More than 40 people braved water-logged conditions to gather at Wenny Road Meadow on Saturday 18th January to protest development of the site which is ear-marked for 800 houses. Dog walkers, photographers, children and local councillors were among those who visited the meadow to show their support for the “Save Wenny Road Meadow” campaign. The demonstration comes as the petition of local residents tops over 1,000 signatories.
Councillor Daniel Divine (independent) and Councillor Robert White (Green Party) attended the group photo to show their support for the campaign and reiterated their opposition to development of the green space. Cllr Divine said “the issue of whether or not to build on Wenny Road Meadow transcends politics. History, ecology and local amenity makes this green space unique and must be taken into account. There is nothing else which would act as a substitute for Wenny Road Meadow within our lifetime. It is irreplaceable.” Meanwhile Cllr White, who also supports the Save Wenny Road Meadow group, is driving a campaign for tree planting in Fenland which will help to mitigate climate change.
Chatteris based photographer, Rob Morris, who photographed the proceedings, took to social media after the photoshoot saying “I was able to get some pictures to highlight what a wonderful natural resource it is for the town. This is something we cannot afford to lose.”

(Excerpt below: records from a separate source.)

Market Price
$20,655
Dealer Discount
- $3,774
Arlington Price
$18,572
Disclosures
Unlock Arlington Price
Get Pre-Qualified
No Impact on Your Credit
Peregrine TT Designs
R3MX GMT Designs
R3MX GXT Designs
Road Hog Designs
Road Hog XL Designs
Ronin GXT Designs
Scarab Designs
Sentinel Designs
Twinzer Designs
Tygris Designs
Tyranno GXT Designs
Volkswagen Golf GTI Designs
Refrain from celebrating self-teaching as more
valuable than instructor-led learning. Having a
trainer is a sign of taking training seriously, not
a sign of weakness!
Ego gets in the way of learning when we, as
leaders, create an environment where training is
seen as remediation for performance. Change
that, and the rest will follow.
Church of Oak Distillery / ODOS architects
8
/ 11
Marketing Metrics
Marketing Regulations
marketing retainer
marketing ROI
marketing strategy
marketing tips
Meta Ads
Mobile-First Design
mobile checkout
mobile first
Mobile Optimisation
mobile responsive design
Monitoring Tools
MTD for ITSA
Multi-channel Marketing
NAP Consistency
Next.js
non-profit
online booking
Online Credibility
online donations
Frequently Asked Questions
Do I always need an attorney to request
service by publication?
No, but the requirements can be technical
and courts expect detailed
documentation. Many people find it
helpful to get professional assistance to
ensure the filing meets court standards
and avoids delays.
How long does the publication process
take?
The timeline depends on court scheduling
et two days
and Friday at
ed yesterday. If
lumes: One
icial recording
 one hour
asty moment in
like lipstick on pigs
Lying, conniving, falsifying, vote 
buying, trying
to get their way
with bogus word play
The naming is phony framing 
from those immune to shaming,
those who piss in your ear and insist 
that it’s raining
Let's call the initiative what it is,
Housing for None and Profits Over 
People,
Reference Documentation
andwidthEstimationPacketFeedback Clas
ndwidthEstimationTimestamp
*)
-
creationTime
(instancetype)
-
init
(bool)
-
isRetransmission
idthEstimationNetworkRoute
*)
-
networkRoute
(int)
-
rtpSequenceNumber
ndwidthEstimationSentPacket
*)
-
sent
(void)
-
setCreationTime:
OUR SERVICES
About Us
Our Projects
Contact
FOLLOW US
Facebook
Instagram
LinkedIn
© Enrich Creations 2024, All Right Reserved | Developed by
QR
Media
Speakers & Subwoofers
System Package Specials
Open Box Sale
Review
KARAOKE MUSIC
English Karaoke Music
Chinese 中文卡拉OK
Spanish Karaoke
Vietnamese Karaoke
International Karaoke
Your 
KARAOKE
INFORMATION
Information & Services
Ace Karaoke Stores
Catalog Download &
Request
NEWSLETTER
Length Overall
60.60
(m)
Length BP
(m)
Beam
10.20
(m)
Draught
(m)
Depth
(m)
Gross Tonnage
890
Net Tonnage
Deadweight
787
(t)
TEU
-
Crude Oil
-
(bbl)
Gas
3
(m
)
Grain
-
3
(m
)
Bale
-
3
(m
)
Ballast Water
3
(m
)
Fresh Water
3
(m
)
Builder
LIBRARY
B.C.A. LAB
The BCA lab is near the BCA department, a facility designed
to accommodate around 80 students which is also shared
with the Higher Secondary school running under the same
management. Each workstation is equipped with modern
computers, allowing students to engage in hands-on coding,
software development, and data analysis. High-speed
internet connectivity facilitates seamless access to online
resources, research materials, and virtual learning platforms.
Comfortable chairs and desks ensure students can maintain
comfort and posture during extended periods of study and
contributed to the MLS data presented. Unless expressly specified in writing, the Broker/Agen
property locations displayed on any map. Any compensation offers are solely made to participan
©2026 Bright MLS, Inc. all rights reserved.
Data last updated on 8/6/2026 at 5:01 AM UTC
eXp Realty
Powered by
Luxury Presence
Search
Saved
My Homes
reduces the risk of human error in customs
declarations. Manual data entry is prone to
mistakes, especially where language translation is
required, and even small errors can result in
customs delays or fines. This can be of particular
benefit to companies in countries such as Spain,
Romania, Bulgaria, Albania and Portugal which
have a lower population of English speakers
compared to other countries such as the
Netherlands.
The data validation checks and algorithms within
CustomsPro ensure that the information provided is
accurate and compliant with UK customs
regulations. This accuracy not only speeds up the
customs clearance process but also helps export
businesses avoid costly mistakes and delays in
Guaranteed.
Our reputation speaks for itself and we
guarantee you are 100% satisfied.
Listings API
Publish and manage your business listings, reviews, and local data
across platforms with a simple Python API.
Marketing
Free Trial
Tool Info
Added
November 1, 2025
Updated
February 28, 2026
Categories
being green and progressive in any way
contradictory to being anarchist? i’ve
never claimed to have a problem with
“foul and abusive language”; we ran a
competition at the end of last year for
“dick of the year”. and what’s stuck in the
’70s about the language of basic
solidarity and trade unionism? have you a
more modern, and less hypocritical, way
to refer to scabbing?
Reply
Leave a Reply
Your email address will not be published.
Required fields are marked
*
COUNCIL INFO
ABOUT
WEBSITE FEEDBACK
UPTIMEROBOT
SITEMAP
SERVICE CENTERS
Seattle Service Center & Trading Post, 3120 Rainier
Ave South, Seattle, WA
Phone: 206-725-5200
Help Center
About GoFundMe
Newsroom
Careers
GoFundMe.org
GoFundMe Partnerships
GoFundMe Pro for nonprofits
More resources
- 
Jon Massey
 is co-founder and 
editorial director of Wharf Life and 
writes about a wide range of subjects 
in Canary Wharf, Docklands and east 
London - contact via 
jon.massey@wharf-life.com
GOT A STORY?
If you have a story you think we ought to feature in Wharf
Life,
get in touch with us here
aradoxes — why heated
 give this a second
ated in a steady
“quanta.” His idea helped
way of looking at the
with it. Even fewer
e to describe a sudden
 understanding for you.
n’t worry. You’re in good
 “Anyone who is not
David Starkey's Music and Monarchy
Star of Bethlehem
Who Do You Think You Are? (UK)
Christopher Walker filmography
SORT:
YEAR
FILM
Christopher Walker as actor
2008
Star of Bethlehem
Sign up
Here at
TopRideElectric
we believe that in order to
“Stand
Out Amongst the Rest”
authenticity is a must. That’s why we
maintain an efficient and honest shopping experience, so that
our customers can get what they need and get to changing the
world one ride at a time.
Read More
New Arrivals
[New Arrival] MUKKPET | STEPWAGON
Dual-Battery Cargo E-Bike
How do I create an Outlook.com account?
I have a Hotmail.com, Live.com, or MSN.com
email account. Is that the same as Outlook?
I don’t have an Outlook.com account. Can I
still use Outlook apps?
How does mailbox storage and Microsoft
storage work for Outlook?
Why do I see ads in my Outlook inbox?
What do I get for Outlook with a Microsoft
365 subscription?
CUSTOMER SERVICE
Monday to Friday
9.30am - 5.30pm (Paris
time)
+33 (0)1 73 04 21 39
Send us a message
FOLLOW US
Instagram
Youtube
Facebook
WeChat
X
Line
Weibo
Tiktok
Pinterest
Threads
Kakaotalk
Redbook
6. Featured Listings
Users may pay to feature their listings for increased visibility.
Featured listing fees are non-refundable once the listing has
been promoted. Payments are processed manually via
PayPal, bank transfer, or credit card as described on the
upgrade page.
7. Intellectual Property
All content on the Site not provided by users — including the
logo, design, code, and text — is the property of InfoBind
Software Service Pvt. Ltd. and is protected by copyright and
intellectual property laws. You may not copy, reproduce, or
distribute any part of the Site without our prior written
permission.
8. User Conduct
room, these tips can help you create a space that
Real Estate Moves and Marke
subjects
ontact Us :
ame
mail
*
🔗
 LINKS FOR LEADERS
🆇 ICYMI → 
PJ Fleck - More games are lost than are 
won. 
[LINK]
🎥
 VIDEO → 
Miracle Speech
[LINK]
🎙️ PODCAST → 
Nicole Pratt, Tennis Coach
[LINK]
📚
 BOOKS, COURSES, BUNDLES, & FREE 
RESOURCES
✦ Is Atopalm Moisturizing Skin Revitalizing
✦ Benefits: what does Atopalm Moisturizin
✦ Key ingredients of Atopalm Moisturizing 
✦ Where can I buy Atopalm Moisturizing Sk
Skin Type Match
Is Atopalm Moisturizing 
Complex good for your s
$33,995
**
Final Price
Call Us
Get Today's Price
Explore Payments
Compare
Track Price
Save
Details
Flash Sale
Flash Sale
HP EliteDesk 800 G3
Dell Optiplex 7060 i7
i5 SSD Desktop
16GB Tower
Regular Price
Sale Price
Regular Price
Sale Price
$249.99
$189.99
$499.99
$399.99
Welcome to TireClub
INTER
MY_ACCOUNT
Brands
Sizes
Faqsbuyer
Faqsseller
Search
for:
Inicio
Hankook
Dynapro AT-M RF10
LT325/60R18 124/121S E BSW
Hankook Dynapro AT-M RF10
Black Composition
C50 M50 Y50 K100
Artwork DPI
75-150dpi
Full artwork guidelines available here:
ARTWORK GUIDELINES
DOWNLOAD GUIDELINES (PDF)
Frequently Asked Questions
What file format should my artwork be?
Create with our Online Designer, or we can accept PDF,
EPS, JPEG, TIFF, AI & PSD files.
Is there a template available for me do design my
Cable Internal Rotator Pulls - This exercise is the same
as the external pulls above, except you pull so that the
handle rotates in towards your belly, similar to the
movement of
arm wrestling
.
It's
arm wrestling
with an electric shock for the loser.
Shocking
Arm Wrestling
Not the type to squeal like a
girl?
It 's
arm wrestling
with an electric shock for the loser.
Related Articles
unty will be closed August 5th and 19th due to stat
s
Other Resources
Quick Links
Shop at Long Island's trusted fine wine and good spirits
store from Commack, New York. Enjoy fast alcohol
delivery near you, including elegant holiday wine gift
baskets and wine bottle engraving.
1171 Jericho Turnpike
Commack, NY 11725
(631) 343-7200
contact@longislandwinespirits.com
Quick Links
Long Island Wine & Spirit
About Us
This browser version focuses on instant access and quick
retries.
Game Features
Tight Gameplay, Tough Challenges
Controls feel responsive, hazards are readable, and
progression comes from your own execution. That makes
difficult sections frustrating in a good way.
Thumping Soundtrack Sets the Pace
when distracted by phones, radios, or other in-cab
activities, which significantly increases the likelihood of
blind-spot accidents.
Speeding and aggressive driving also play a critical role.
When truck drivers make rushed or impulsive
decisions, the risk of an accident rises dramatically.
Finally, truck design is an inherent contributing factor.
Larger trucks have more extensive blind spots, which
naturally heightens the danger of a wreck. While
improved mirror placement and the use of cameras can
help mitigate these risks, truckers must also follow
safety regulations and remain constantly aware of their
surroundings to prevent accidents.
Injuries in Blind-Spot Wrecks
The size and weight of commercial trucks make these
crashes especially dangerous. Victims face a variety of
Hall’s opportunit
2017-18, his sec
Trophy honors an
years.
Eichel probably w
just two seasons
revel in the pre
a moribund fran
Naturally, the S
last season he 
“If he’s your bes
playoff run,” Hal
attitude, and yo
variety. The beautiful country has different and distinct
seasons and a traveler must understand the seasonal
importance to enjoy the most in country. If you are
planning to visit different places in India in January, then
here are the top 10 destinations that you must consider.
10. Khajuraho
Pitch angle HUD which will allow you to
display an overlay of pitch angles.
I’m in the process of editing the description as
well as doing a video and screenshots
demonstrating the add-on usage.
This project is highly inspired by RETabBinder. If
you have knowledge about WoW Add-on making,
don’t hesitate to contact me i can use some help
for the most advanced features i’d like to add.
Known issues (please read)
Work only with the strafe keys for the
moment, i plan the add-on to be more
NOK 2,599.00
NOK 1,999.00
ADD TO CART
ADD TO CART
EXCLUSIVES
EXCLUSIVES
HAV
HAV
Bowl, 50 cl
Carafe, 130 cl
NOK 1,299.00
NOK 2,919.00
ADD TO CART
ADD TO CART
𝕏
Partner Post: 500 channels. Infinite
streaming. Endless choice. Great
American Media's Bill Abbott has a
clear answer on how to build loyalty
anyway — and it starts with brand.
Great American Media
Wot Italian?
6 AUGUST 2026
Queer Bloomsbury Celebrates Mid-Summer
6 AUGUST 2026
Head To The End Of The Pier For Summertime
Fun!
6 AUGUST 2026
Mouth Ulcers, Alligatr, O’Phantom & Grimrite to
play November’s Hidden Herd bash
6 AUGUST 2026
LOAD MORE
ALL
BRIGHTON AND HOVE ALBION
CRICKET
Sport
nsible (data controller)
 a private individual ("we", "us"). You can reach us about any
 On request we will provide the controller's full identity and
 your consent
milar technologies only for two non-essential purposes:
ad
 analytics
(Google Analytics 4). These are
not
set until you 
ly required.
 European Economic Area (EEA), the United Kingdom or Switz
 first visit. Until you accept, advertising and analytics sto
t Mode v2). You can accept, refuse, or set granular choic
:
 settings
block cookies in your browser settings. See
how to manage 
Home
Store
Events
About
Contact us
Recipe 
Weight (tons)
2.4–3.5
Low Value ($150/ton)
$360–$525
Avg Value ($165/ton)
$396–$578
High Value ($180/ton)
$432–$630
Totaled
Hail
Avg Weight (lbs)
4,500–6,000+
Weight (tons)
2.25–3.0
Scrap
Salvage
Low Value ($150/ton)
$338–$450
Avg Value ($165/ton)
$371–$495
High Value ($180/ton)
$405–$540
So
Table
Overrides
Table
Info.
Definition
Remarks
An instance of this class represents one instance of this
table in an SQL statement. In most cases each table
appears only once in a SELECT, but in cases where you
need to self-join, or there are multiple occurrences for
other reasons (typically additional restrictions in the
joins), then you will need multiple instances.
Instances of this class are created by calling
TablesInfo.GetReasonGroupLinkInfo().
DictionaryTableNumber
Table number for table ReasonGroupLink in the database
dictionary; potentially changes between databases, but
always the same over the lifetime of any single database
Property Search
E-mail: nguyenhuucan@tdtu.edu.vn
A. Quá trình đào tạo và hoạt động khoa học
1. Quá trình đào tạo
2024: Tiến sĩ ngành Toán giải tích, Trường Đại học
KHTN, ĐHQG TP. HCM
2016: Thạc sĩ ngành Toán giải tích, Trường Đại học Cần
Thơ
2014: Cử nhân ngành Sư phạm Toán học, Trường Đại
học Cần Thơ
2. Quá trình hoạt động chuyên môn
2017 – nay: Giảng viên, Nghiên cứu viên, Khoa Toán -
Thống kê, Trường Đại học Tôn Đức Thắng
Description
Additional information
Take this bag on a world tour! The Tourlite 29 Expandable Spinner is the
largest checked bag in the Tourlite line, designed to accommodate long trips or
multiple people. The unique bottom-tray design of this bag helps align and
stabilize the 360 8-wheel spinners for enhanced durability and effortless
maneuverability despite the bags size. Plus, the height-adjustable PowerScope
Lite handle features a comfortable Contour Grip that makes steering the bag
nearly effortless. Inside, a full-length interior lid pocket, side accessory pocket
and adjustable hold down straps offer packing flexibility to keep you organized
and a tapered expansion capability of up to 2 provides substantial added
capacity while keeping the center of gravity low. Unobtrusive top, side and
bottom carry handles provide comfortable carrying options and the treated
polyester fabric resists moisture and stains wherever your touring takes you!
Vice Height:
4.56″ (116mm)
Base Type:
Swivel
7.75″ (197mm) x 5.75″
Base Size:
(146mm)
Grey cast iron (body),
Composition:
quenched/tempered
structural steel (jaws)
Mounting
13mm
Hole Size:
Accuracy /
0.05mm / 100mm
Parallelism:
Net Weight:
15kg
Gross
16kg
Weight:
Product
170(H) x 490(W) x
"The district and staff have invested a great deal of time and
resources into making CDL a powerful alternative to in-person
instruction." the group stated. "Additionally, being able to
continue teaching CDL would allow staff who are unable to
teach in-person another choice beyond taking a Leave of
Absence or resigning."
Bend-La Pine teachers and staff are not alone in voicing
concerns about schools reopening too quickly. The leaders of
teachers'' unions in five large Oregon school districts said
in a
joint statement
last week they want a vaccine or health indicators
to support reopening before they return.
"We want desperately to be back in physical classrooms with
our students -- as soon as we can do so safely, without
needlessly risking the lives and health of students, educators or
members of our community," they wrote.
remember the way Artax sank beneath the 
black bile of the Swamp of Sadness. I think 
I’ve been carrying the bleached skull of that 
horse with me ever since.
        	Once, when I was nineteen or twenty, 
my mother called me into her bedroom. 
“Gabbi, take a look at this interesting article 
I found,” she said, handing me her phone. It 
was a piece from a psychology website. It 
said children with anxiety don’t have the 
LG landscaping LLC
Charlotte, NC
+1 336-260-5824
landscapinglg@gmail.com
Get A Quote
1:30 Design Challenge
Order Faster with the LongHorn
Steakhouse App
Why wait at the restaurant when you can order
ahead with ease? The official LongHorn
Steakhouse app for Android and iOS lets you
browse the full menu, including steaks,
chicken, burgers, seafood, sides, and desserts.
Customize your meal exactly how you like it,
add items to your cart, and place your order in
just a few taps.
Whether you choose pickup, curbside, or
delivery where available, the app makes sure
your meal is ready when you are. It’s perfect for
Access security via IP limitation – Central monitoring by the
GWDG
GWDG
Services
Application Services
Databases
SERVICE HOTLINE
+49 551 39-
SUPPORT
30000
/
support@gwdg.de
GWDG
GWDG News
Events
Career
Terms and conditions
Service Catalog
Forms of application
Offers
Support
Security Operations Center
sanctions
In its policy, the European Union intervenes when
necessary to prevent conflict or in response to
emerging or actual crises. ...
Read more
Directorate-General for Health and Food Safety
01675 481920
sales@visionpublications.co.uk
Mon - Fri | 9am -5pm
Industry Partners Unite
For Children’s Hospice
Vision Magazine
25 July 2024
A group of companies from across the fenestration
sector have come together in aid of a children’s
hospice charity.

President of Chatteris in Bloom, and former Chatteris Mayor, Susan Unwin took time out from a busy morning of weeding in the town’s flower beds to attend the photo shoot with three generations of her family. Mrs Unwin said “My sons used to play and make dens as children as did many of the children living close by. It’s a lovely habitat for wildlife and a nice place to walk your dog.” She urged fellow town’s folk to “become a tree hugger for the New Year and save the meadow. We are turning into a concrete town – notice how many trees and open spaces we have lost over the years.”
The gathering was organised by the Save Wenny Road Meadow campaign group to highlight the diverse use of the Meadow and the amenity that it provides to residents. Many of those who attended the protest were dog-walkers who spend hours in the meadow in all weathers and all seasons. Campaigner and mother of three, Kirsty Patterson, said: “the children are never bored in the meadow and what I love is that there is not a screen in sight. In the summer we had picnics and played on the rope swing, this morning it is all about splashing in puddles and climbing trees.” Ms Patterson went on to suggest “This would be the perfect place for a Chatteris-based Forest School so all our children could benefit from building confidence and learning social skills in the great outdoors.”